AI platforms display considerable variance in judging hate speech, Annenberg School study finds

03-20-25 Annenberg (Jean Park).jpg

Large language models powered by artificial intelligence differ in how they classify and respond to hate speech, according to recent findings by Annenberg School for Communication researchers.

In a study titled “Model-Dependent Moderation: Inconsistencies in Hate Speech Detection Across LLM-based Systems,” fourth-year Ph.D. candidate Neil Fasching and Communication professor Yphtach Lelkes tested seven models, including those developed by OpenAI, DeepSeek, and Google. They found that the models display inconsistencies when identifying and evaluating hate speech.

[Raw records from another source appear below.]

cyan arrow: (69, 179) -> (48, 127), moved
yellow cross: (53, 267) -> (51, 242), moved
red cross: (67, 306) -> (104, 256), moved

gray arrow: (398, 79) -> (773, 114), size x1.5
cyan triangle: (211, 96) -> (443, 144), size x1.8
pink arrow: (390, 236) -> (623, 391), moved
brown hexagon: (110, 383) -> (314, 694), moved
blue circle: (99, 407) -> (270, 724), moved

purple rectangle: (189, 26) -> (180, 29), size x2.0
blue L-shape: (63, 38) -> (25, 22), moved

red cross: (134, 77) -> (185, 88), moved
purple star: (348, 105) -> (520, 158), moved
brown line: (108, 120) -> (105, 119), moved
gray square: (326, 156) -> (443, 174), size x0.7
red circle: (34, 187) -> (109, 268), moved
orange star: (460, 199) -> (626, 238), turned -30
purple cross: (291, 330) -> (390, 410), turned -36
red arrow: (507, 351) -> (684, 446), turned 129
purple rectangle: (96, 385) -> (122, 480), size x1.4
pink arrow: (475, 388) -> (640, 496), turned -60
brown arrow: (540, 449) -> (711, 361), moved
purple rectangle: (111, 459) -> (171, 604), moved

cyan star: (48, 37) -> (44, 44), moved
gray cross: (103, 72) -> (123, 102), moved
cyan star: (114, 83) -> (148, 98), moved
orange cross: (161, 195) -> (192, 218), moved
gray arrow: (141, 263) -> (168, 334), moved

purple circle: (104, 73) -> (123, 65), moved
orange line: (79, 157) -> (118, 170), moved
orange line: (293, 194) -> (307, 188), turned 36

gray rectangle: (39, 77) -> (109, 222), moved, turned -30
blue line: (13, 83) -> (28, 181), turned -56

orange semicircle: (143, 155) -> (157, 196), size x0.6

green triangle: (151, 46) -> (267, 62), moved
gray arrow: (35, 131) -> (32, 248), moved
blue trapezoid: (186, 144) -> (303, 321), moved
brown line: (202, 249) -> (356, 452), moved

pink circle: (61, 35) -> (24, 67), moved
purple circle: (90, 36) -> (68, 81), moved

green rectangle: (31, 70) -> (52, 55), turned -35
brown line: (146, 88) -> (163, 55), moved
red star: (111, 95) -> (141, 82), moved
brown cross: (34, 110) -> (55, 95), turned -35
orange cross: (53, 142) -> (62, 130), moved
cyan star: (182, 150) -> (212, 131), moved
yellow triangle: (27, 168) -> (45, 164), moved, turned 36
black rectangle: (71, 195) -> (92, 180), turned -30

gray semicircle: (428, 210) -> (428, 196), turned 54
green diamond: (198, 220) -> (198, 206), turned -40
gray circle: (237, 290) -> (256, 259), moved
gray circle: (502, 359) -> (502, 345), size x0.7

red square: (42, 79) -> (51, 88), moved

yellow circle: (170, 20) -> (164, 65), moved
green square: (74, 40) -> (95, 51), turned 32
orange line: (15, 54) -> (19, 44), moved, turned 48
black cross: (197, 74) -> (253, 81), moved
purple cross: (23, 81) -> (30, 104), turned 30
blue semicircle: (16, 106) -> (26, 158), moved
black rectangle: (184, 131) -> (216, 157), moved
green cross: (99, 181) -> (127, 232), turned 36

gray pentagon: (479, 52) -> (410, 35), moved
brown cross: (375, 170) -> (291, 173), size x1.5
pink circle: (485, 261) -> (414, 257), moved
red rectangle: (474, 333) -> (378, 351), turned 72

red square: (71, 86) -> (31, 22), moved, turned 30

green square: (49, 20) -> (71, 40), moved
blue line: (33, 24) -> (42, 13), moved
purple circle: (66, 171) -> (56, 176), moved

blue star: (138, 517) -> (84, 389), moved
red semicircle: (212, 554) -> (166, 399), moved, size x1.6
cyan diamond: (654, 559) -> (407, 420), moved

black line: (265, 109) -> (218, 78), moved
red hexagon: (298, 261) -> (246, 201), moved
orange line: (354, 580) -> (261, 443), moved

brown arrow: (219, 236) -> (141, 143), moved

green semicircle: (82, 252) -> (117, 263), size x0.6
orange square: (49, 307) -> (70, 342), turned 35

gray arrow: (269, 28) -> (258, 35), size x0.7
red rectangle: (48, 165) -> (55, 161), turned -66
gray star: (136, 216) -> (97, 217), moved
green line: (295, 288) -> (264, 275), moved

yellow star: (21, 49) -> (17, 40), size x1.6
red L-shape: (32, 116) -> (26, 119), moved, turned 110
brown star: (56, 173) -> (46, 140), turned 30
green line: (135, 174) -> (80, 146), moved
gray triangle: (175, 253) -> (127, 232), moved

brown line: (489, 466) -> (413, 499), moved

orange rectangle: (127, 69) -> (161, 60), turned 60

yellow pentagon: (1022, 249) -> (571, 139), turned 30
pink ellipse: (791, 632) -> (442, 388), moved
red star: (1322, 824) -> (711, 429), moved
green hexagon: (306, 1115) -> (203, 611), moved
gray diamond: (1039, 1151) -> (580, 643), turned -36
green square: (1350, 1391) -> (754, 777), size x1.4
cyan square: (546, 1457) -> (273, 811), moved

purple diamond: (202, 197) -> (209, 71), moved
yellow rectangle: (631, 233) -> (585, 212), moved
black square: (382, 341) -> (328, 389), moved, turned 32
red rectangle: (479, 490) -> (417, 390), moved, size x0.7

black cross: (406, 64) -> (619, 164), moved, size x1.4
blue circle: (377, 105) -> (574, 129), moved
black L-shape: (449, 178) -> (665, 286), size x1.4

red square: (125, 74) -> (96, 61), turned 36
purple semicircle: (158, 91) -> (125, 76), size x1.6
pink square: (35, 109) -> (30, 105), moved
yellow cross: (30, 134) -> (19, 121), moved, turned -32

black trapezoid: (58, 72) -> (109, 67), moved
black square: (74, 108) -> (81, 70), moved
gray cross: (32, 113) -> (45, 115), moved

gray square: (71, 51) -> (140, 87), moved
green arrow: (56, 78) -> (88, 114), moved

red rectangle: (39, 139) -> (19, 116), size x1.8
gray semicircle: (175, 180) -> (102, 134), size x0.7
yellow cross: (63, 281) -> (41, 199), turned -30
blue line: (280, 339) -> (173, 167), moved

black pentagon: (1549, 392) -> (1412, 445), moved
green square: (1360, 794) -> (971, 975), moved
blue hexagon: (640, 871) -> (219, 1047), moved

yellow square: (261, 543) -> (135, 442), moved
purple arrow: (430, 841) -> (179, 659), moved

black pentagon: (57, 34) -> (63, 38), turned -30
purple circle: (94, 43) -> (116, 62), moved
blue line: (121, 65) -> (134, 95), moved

In the article, they wrote, “we find that these systems show substantial variation in their classification of identical content — what one flags as harmful, another might deem acceptable. The disparities reflect fundamental differences in how each model conceptualizes unacceptable speech, going beyond technical variations in architecture or training.”

The researchers analyzed more than 1.3 million different sentences referencing 125 demographic groups, including economic class, disability, immigration status, race, personal interest, and sexual orientation. The study utilized phrases with “weak incitement, strong incitement, or specific calls to action” to diversify the intensity of the prompts.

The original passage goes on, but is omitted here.